**TASK TO COMPLETE**. Only lines that contain the string "للصف" should be returned from the material below.

**DATA RECORDS**.
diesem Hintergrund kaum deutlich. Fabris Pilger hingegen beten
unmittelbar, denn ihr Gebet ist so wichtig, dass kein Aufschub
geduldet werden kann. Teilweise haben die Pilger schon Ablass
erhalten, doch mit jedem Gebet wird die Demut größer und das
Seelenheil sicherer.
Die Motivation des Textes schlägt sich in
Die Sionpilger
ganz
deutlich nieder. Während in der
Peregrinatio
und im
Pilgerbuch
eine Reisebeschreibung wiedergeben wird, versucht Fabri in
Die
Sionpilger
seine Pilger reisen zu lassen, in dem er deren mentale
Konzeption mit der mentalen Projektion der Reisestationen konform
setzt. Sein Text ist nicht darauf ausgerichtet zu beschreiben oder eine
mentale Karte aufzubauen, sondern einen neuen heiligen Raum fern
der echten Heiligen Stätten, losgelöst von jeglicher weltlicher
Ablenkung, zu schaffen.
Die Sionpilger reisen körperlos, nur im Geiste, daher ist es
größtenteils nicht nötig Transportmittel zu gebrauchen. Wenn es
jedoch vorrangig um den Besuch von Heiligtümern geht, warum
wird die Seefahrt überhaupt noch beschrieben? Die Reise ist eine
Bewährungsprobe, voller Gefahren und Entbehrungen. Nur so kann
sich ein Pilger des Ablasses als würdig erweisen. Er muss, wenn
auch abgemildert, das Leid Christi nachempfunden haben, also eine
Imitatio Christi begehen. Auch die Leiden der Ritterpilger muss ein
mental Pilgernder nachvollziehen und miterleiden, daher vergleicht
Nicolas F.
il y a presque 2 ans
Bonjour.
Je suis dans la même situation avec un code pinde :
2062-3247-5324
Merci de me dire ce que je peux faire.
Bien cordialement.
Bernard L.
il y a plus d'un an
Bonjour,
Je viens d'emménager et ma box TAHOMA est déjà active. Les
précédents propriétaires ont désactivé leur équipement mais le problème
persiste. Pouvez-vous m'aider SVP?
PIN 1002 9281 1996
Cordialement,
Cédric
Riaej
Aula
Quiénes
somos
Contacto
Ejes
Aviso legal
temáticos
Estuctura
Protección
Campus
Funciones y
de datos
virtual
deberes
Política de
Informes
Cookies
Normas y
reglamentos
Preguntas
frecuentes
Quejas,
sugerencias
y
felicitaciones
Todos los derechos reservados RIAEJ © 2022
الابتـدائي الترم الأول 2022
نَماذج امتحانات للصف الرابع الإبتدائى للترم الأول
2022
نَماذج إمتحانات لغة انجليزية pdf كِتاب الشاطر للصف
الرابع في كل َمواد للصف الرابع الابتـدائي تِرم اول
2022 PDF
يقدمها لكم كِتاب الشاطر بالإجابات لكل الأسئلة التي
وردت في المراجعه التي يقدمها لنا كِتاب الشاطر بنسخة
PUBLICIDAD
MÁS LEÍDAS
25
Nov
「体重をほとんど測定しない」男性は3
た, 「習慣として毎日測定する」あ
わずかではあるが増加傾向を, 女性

**ANSWER BELOW**.
نَماذج امتحانات للصف الرابع الإبتدائى للترم الأول
نَماذج إمتحانات لغة انجليزية pdf كِتاب الشاطر للصف
الرابع في كل َمواد للصف الرابع الابتـدائي تِرم اول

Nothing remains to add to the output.